Dans Artiste policier mime (2020), le personnage évoque la forme d’une tête de passe-boule, un jeu dans lequel on doit lancer une boule dans la bouche démesurément grande d’un personnage. Ce geste suggère la volonté de faire taire ce dernier – ce qui peut faire ici écho à la censure des troupes de théâtre de rue mise en place sous Louis XIV. Sous une autre forme, on retrouve un système de jeu de massacre dans Bicornes (stand de tir) (2020). Les cocardes, actionnées par un mécanisme, tournent derrière les bicornes, attendant d’être les cibles de joueur.se.s éventuel.le.s.

*Cocarde, dérivé de « coq » avec le suffixe –ard. « Coquarde » signifiant au XVe siècle « […]coiffe ornée de plumes de coq ou de rubans ressemblant à une crête de coq redressée. » (Speculum des pecheurs, ap. Ler. De Lincy, Femmes célèbres de l’anc. France, p.518).

**Renvoyant au geste du journaliste Camille Desmoulin qui aurait cueillit une feuille verte pour la placer comme cocarde.

-- Le bicorne de Polichinelle

Pour Mime, Mathis Collins choisit de se représenter en artiste policier. Il joue sur l’ambivalence de son alter-ego en l’associant à la figure de Polichinelle, un personnage querelleur de la commedia dell’arte, toujours coiffé d’un bicorne dans les pièces du théâtre de rue au XVIIe siècle. Dans le tableau Artiste policier danseur de corde ((2020)), il apparait le ventre rond, le nez crochu avec son chapeau. Polichinelle est celui qui ouvrait le carnaval – un espace de fêtes et de liberté, mais il était également celui chargé par le pouvoir, de le clôturer.

Qui est Polichinelle ?

Une figure bouffonne aux airs de Polichinelle, un des plus anciens personnages de la commedia dell’arte apparaît dans les tableaux de Mathis Collins.

Véritable caméléon social, Polichinelle n’a peur de rien et surtout pas des conséquences. Il se place toujours du côté des vainqueurs, même si le triomphe accidentel est son quotidien. Ainsi si Polichinelle a le pouvoir d’ouvrir le carnaval, il porte aussi la responsabilité de le faire cesser. Ce sont les traits de cette personnalité animale et grotesque, duelle dans son rapport au pouvoir qui sont mis en scène dans les tableaux de Mathis Collins.

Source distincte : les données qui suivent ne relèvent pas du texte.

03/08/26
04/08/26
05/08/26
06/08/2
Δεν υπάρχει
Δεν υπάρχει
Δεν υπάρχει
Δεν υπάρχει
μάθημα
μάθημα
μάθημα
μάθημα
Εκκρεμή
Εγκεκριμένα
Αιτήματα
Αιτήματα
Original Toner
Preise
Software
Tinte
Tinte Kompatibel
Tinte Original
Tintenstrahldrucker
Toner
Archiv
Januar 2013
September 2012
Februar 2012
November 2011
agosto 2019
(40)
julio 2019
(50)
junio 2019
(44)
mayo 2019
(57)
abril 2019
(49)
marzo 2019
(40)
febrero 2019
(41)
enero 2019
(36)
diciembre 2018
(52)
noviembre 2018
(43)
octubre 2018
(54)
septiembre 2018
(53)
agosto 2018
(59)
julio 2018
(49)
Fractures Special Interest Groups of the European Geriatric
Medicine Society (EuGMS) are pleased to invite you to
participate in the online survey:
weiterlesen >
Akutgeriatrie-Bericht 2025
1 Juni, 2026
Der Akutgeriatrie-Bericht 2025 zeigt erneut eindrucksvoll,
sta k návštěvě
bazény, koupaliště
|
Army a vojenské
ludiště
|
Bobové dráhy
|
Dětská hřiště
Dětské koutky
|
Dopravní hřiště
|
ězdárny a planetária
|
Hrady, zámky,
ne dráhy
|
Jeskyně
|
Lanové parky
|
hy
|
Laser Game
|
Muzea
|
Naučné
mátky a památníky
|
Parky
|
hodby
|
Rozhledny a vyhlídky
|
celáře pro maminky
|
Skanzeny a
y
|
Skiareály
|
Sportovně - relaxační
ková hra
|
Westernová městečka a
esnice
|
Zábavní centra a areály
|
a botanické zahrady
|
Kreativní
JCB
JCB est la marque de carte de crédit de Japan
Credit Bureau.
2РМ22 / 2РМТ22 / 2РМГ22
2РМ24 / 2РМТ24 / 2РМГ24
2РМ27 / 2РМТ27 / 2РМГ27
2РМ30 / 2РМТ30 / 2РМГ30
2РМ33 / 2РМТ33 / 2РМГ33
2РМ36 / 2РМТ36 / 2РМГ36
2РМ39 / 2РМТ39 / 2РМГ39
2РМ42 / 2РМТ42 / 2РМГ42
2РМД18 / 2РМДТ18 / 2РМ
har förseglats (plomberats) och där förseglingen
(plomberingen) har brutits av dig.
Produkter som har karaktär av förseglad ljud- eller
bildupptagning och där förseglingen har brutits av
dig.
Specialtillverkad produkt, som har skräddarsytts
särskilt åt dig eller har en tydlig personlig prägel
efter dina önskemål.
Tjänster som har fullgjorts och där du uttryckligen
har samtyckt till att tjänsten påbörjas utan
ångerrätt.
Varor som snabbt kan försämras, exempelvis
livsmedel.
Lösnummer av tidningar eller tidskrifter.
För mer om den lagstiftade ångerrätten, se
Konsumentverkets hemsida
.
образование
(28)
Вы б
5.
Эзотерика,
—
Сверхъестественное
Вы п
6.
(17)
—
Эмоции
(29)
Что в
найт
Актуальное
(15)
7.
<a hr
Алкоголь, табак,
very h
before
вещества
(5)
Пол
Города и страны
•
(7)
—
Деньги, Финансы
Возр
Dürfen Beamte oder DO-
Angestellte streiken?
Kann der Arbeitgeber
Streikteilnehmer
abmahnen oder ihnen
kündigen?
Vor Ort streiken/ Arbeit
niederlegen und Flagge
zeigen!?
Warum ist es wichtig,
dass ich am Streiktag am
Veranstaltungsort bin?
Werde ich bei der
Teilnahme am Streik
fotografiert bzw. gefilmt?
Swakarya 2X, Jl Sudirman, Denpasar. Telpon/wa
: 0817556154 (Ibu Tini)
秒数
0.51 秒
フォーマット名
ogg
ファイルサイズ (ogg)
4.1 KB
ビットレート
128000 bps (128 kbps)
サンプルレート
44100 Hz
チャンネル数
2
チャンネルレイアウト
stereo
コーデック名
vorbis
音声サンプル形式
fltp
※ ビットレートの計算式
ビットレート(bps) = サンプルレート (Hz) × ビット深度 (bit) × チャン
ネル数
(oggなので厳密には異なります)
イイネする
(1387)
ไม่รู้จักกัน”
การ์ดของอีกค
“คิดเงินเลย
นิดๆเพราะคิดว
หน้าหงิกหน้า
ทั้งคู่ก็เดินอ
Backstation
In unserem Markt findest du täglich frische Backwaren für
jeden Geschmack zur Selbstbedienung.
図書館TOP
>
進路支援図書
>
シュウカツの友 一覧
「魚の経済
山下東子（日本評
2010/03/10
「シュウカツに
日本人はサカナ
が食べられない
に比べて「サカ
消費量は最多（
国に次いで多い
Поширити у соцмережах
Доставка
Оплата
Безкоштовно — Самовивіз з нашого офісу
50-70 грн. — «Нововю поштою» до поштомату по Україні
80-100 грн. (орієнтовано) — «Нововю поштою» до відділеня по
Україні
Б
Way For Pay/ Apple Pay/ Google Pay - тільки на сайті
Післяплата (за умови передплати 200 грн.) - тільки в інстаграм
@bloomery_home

Quelle que soit l’époque à laquelle Polichinelle est représenté, il est ventru et bossu – le diable l’aurait pris par le dos puis l’aurait laissé tomber par terre -, il porte un masque et  piaille pour attirer l’attention. Il parle en imitant le cri des oiseaux et enfin il marche comme une poule. Cela lui a valu le surnom de « Pullu Galinaceus » puis Pulcinella, du mot latin « poulet ».

Il est :
-- soit fanfaron et lâche ; et de sa voix nasillarde, il excite la bêtise tout en étant fort conscient de la situation. Il paye alors ses dettes à coups de bâtons et divulgue à qui veut bien l’entendre les secrets qu’il ne peut garder.
-- soit entreprenant et vif ; il singe l’intelligence et s’incarne en maître, magistrat ou savant, pour faire en sorte que ceux qui sont en deçà de son rang aient une bonne opinion de lui, tout en étant sûr d’apaiser ceux qui occupent des positions de pouvoir.

Valet d’origine paysanne, Polichinelle descendrait des bouffons Maccus et Bucco, des Atellanes, pièce de théâtre de rue de l’antiquité romaine. De l’un, il aurait hérité l’insolence et la méchanceté, de l’autre l’orgueil et le vice. Absent des représentations du Moyen-Âge, ce personnage est réinventé au XVIe siècle par Silvio Fiorello, comédien qui l’introduit dans les parades napolitaines. Il change alors d’allure : il est vêtu d’une large blouse de toile blanche, serrée au-dessus de son ventre par une grosse ceinture de cuir à laquelle un sabre de bois et une bourse de cuir sont attachés. À son cou, une large collerette molle et sur sa figure, un demi-masque noir. Il porte aussi un bonnet blanc. Il a prospéré sous cette forme dans la tradition de la commedia dell’arte. Polichinelle est avant tout devenu le personnage principal dans le théâtre de burattini, le théâtre de marionnettes napolitain et n’a jamais occupé une grande place dans la littérature dramatique bien que Molière l’ai introduit dans une des entrées de ballets de Psyché en 1671 et dans le premier intermède du Malade imaginaire en 1673 :

« Polichinelle dans la nuit vient pour donner une sérénade à sa maîtresse. Il est interrompu d’abord par des violons, contre lesquels il se met en colère, et ensuite par le guet composé de musiciens et de danseurs. »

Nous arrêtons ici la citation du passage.